• _Work instructions_: Nothing but the lines below from the one that contains "smart boards with built-in wireless" through the one that contains "26 Jun 2025" should be retyped, exactly and including both ends. Do not include pictures.

(Material for this exercise Opens)

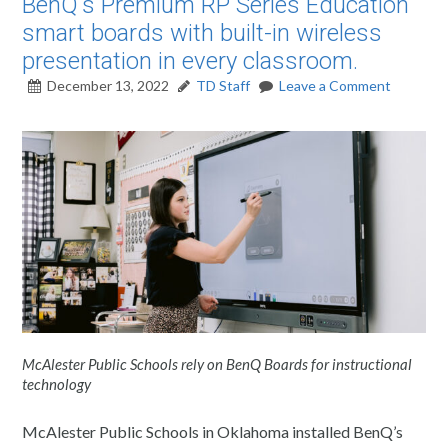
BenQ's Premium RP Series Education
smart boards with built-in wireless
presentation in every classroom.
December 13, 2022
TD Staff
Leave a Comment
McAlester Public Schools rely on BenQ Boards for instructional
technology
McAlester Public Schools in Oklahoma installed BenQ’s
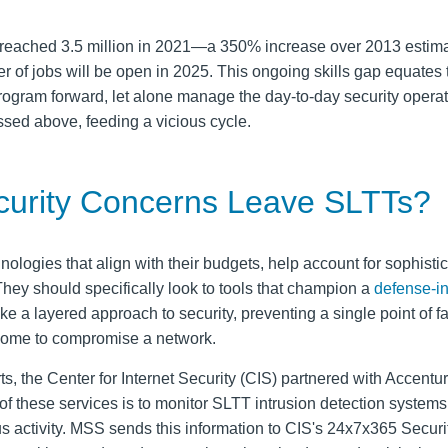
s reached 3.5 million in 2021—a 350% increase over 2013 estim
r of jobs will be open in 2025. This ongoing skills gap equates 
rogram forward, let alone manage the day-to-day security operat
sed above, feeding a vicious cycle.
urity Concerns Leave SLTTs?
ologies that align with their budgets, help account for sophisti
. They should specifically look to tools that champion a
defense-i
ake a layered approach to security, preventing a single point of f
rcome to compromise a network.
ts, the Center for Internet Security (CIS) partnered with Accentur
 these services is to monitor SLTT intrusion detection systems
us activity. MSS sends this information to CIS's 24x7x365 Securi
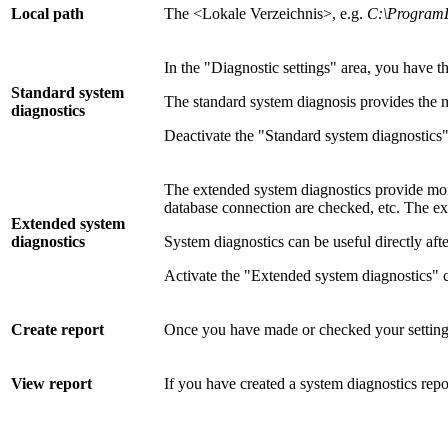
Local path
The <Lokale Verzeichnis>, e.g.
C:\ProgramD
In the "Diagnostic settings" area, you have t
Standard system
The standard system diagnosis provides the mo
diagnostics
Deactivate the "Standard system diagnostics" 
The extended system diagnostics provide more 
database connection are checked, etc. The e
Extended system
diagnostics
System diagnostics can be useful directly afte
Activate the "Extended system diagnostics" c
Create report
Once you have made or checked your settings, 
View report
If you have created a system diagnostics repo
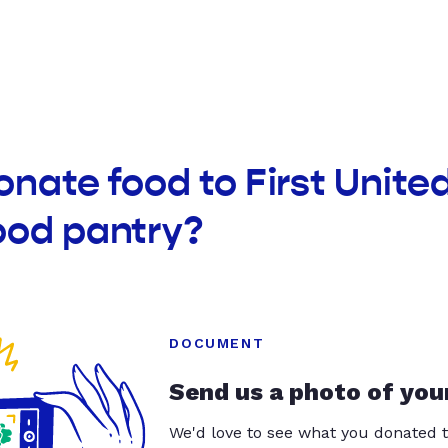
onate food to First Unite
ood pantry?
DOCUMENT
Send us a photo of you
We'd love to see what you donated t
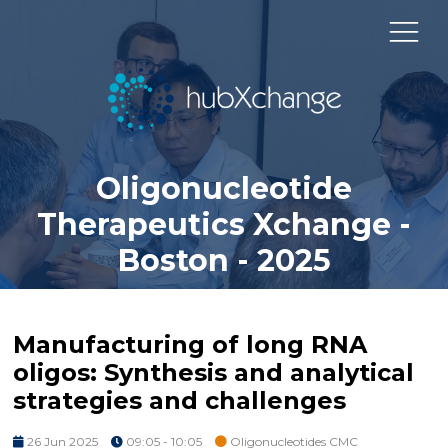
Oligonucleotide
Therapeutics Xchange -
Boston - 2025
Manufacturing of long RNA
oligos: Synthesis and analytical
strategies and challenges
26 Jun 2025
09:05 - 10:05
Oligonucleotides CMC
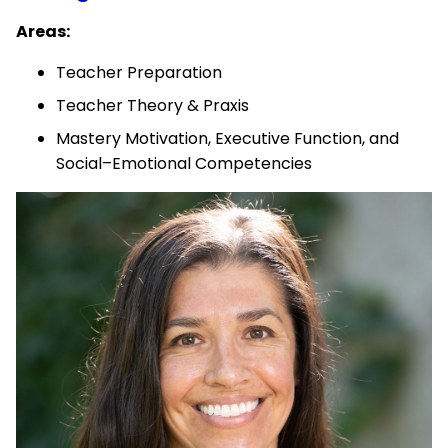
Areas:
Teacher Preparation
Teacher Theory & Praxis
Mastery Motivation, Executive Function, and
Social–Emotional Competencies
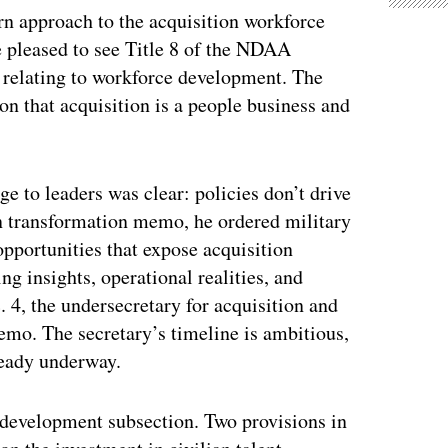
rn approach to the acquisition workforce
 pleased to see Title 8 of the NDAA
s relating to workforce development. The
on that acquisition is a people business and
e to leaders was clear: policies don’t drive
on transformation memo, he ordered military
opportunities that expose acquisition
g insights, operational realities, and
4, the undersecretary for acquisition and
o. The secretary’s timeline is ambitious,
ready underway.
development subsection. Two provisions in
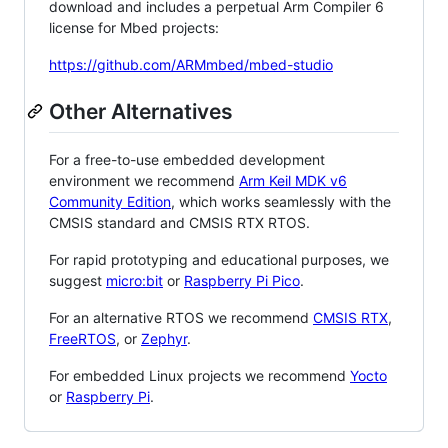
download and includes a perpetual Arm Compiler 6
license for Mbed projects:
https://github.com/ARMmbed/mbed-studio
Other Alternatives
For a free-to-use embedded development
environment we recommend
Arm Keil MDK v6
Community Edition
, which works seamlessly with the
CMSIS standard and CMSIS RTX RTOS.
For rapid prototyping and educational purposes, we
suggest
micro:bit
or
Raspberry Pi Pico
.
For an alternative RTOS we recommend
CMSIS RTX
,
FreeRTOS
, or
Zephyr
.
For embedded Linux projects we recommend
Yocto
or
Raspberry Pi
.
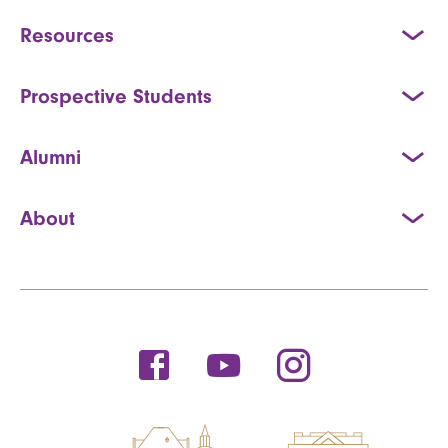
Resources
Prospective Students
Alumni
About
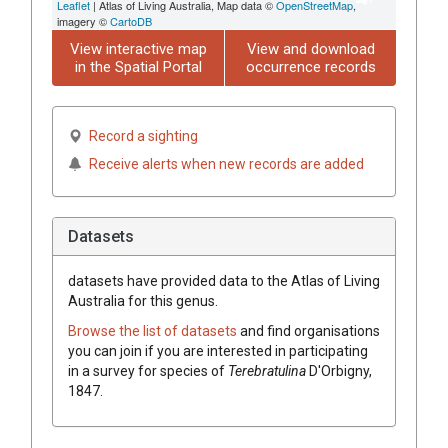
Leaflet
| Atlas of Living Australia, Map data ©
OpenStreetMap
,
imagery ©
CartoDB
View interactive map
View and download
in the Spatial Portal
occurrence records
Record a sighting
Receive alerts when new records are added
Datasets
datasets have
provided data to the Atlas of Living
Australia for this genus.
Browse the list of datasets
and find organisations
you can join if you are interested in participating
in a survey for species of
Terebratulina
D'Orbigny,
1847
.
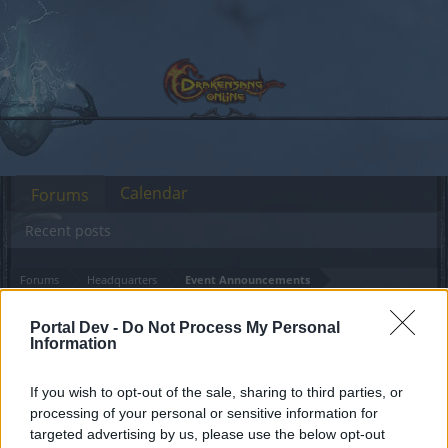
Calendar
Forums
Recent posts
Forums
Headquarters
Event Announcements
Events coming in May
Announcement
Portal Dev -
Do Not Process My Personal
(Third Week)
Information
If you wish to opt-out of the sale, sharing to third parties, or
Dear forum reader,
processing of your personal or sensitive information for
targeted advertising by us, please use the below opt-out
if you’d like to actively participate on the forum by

(Material for this exercise Closes)
(Material for this exercise Opens)

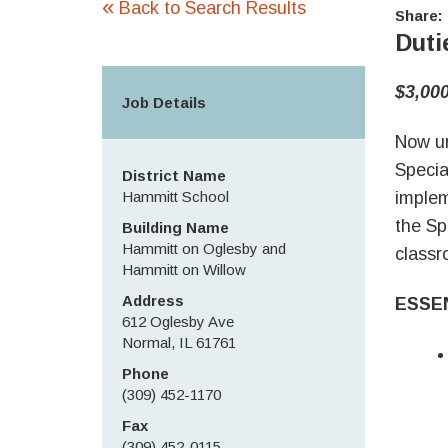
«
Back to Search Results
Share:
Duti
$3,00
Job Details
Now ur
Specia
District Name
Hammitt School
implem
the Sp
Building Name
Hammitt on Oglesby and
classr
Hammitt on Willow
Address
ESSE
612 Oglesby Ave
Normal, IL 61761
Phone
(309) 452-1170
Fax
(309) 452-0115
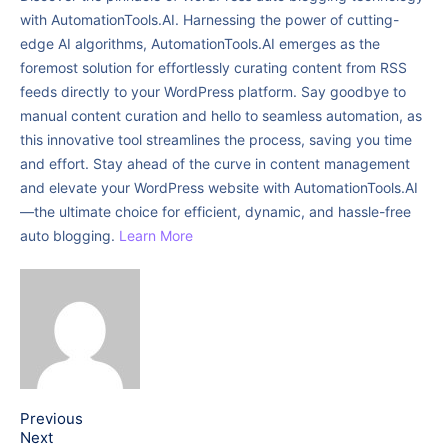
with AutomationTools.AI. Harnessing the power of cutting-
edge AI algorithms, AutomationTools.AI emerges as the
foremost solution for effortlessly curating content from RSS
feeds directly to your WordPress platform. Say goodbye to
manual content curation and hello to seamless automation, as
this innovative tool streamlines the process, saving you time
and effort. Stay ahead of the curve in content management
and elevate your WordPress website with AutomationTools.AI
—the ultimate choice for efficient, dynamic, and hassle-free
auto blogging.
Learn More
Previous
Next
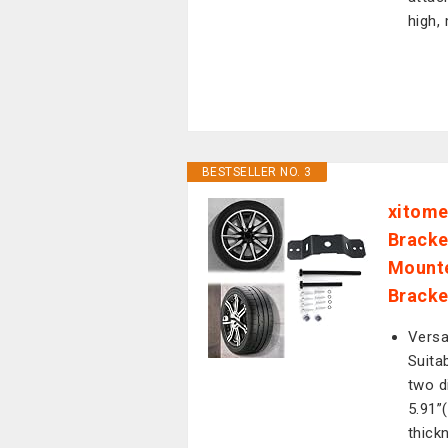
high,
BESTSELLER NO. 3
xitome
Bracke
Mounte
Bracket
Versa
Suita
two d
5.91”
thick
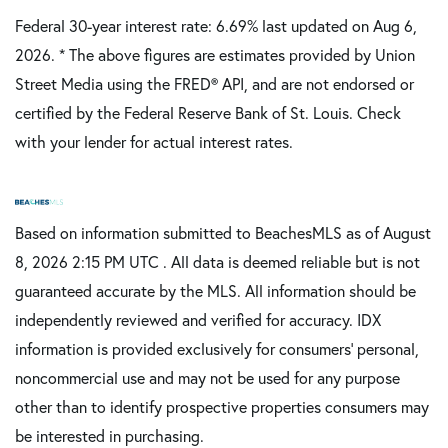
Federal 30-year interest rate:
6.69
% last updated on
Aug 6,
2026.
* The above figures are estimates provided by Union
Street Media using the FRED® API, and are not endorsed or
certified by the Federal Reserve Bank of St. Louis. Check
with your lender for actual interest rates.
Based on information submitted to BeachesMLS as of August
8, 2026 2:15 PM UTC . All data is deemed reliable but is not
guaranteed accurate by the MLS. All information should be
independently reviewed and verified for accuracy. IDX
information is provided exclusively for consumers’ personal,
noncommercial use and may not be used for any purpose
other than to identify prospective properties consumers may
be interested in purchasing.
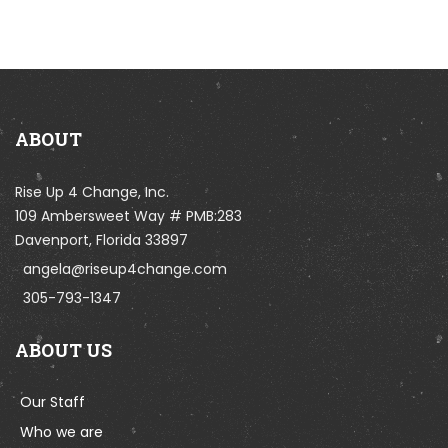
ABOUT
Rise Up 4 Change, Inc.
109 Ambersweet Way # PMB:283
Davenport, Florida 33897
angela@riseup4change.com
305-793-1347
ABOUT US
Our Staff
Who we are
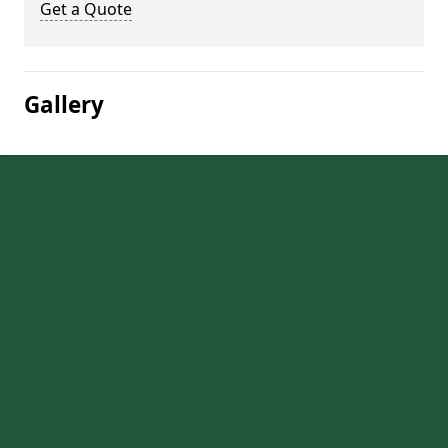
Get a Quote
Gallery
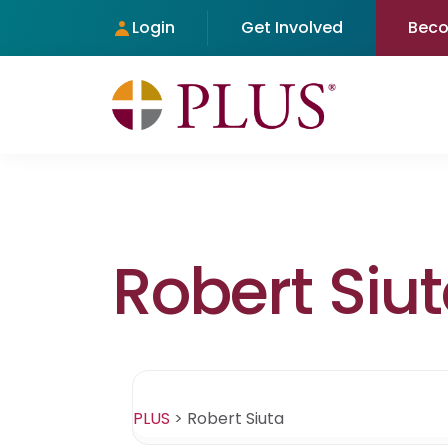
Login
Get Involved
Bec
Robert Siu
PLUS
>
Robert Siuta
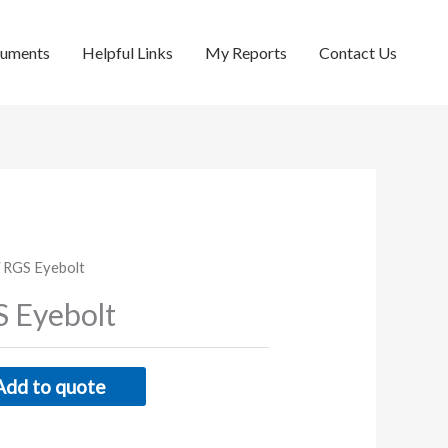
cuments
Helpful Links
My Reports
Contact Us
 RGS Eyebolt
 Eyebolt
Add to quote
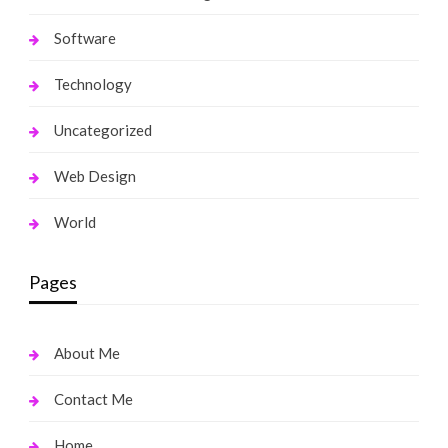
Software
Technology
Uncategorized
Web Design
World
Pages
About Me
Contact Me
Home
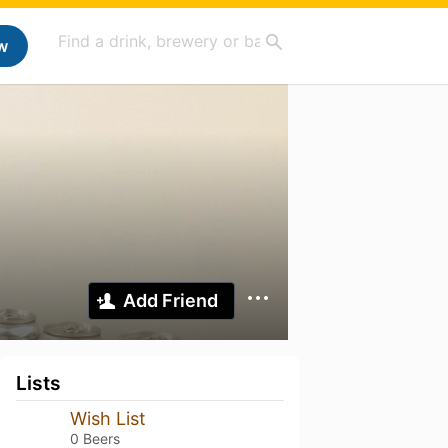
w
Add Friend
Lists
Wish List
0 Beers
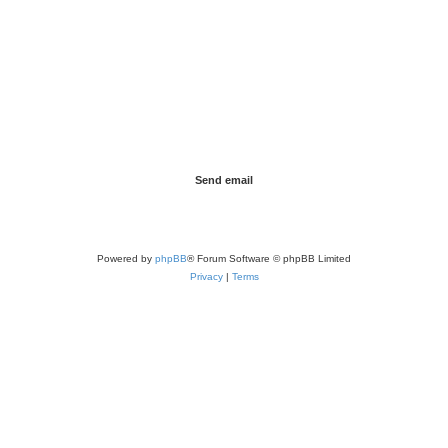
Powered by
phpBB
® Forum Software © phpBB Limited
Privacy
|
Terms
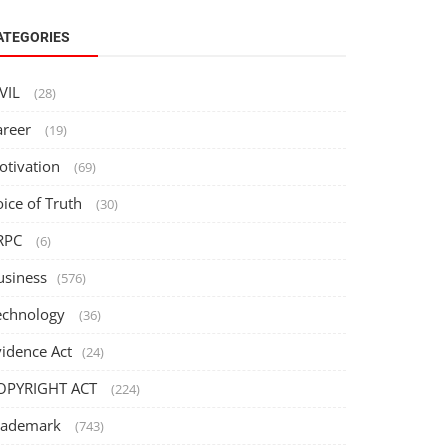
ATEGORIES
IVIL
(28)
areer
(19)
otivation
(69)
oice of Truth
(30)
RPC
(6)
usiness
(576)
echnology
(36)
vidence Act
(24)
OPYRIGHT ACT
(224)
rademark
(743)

(Material for this exercise Closes)
(Material for this exercise Opens)

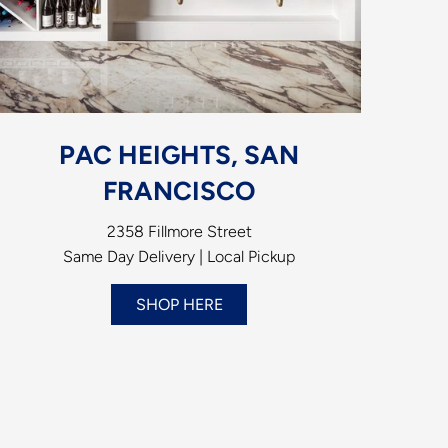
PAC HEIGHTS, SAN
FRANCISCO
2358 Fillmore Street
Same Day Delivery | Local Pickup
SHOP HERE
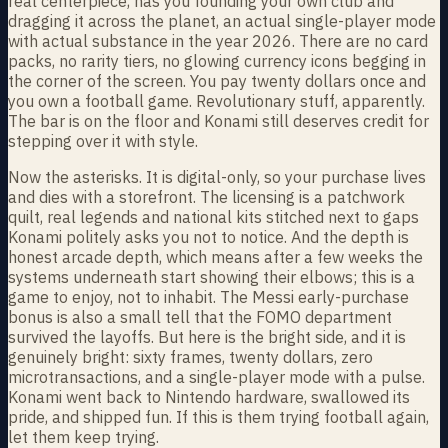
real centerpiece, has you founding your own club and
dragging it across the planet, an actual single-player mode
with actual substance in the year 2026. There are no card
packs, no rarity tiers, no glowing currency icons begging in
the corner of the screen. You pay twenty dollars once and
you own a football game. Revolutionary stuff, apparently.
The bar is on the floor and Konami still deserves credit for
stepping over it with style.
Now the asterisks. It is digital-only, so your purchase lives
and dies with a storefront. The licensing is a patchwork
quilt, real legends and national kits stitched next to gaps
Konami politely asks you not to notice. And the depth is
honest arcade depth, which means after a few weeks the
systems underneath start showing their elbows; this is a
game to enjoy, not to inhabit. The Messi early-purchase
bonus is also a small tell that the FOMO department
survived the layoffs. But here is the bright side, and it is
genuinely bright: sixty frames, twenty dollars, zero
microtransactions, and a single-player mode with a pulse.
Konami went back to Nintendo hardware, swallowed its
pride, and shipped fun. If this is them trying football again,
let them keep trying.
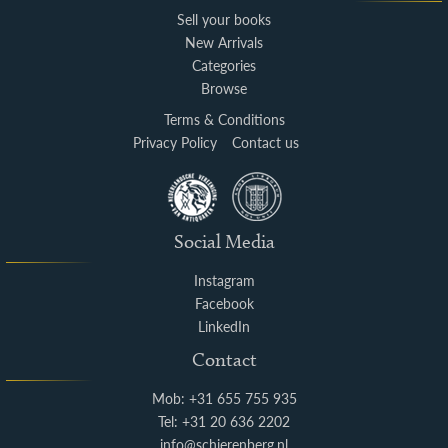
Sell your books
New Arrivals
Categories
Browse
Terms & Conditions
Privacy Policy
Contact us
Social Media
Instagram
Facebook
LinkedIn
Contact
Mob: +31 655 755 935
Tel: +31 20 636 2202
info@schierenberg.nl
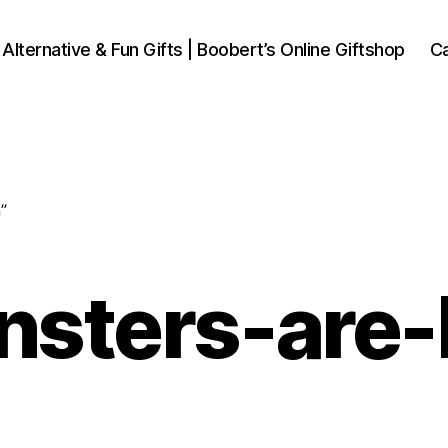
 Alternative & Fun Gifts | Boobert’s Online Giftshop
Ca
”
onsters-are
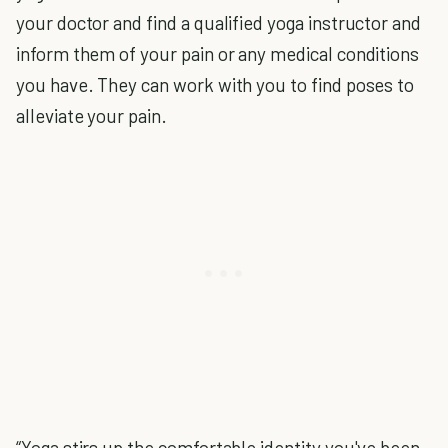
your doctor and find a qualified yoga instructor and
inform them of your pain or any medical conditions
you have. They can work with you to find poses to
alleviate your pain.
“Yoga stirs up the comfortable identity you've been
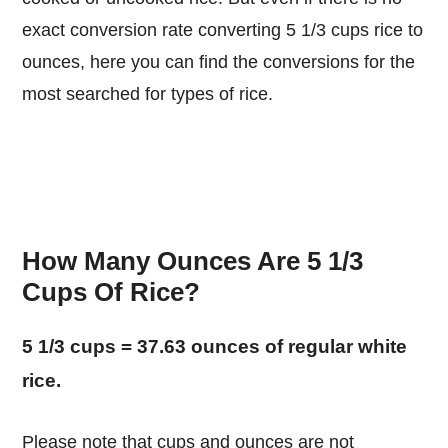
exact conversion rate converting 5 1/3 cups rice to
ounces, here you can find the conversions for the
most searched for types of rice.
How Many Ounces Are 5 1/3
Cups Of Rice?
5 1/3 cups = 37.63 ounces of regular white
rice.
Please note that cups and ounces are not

(Material for this exercise Closes)

• _Answer to the problem_:
smart boards with built-in wireless
presentation in every classroom.
December 13, 2022
TD Staff
Leave a Comment
McAlester Public Schools rely on BenQ Boards for instructional
technology
McAlester Public Schools in Oklahoma installed BenQ’s
s reached 3.5 million in 2021—a 350% increase over 2013 estim
r of jobs will be open in 2025. This ongoing skills gap equates 
rogram forward, let alone manage the day-to-day security operat
sed above, feeding a vicious cycle.
urity Concerns Leave SLTTs?
ologies that align with their budgets, help account for sophisti
. They should specifically look to tools that champion a
defense-i
ake a layered approach to security, preventing a single point of f
rcome to compromise a network.
ts, the Center for Internet Security (CIS) partnered with Accentur
 these services is to monitor SLTT intrusion detection systems
us activity. MSS sends this information to CIS's 24x7x365 Securi
Local path
The <Lokale Verzeichnis>, e.g.
C:\ProgramD
In the "Diagnostic settings" area, you have t
Standard system
The standard system diagnosis provides the mo
diagnostics
Deactivate the "Standard system diagnostics" 
The extended system diagnostics provide more 
database connection are checked, etc. The e
Extended system
diagnostics
System diagnostics can be useful directly afte
Activate the "Extended system diagnostics" c
Create report
Once you have made or checked your settings, 
View report
If you have created a system diagnostics repo
onate food to First Unite
ood pantry?
DOCUMENT
Send us a photo of you
We'd love to see what you donated t
Oligonucleotide
Therapeutics Xchange -
Boston - 2025
Manufacturing of long RNA
oligos: Synthesis and analytical
strategies and challenges
26 Jun 2025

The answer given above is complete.